TO DO: All the data below goes into the copy word for word, but the pictures don't.

Page images and extracted text:

______

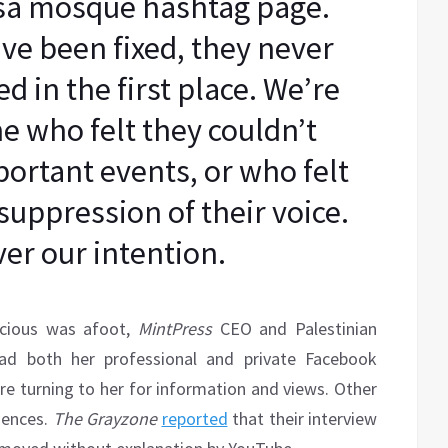
qsa mosque hashtag page.
ve been fixed, they never
 in the first place. We’re
e who felt they couldn’t
portant events, or who felt
suppression of their voice.
er our intention.
picious was afoot,
MintPress
CEO and Palestinian
ad both her professional and private Facebook
re turning to her for information and views. Other
uences.
The Grayzone
reported
that their interview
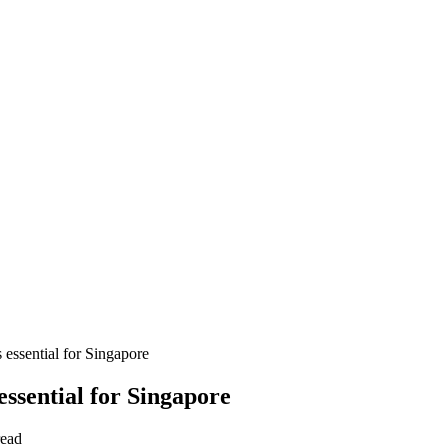
 essential for Singapore
essential for Singapore
read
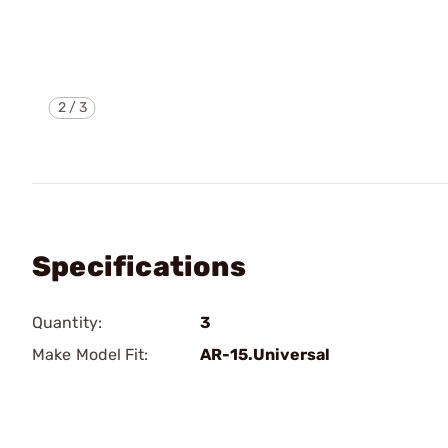
2
/
3
Specifications
Quantity:
3
Make Model Fit:
AR-15.Universal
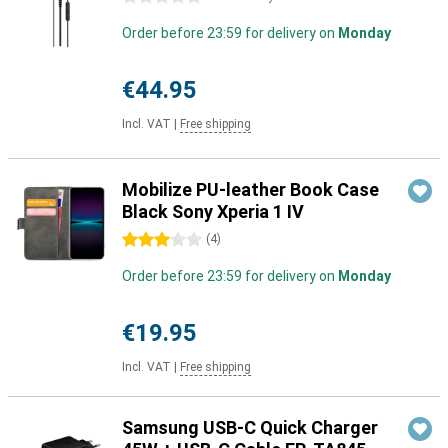
Order before 23:59 for delivery on
Monday
€44.95
Incl. VAT
|
Free shipping
Mobilize PU-leather Book Case
Black Sony Xperia 1 IV
3 stars
(
4
)
Order before 23:59 for delivery on
Monday
€19.95
Incl. VAT
|
Free shipping
Samsung USB-C Quick Charger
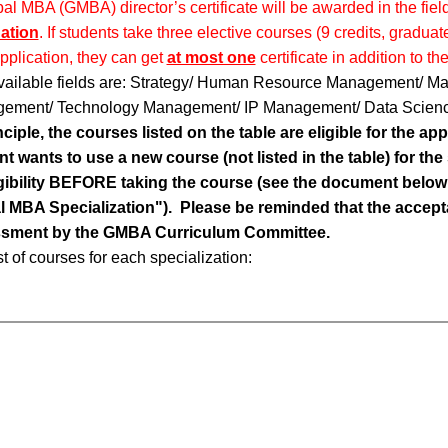
al MBA (GMBA) director’s certificate will be awarded in the fie
ation
. If students take three elective courses (9 credits, grad
application, they can get
at most one
certificate in addition to t
vailable fields are: Strategy/ Human Resource Management/ Mar
ement/ Technology Management/ IP Management/ Data Scien
nciple, the courses listed on the table are eligible for the appl
t wants to use a new course (not listed in the table) for the 
ligibility BEFORE taking the course (see the document below 
l MBA Specialization"). Please be reminded that the acceptan
sment by the GMBA Curriculum Committee.
st of courses for each specialization:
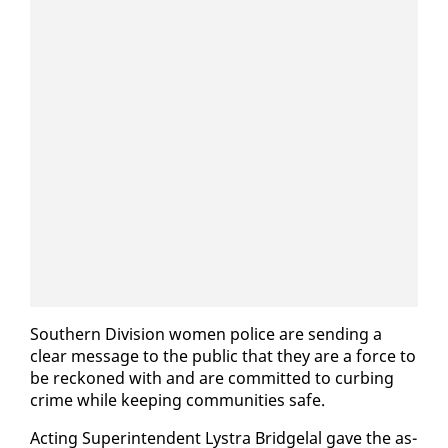
South­ern Di­vi­sion women po­lice are send­ing a
clear mes­sage to the pub­lic that they are a force to
be reck­oned with and are com­mit­ted to curb­ing
crime while keep­ing com­mu­ni­ties safe.
Act­ing Su­per­in­ten­dent Lystra Bridge­lal gave the as­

______

RESPONSE AREA:
qsa mosque hashtag page.
ve been fixed, they never
 in the first place. We’re
e who felt they couldn’t
portant events, or who felt
suppression of their voice.
er our intention.
picious was afoot,
MintPress
CEO and Palestinian
ad both her professional and private Facebook
re turning to her for information and views. Other
uences.
The Grayzone
reported
that their interview
 essential for Singapore
essential for Singapore
read
2
/
3
Specifications
Quantity:
3
Make Model Fit:
AR-15.Universal
Order before 23:59 for delivery on
Monday
€44.95
Incl. VAT
|
Free shipping
Mobilize PU-leather Book Case
Black Sony Xperia 1 IV
3 stars
(
4
)
Order before 23:59 for delivery on
Monday
€19.95
Incl. VAT
|
Free shipping
Samsung USB-C Quick Charger
al MBA (GMBA) director’s certificate will be awarded in the fie
ation
. If students take three elective courses (9 credits, grad
application, they can get
at most one
certificate in addition to t
vailable fields are: Strategy/ Human Resource Management/ Mar
ement/ Technology Management/ IP Management/ Data Scien
nciple, the courses listed on the table are eligible for the appl
t wants to use a new course (not listed in the table) for the 
ligibility BEFORE taking the course (see the document below 
l MBA Specialization"). Please be reminded that the acceptan
sment by the GMBA Curriculum Committee.
st of courses for each specialization:
South­ern Di­vi­sion women po­lice are send­ing a
clear mes­sage to the pub­lic that they are a force to
be reck­oned with and are com­mit­ted to curb­ing
crime while keep­ing com­mu­ni­ties safe.
Act­ing Su­per­in­ten­dent Lystra Bridge­lal gave the as­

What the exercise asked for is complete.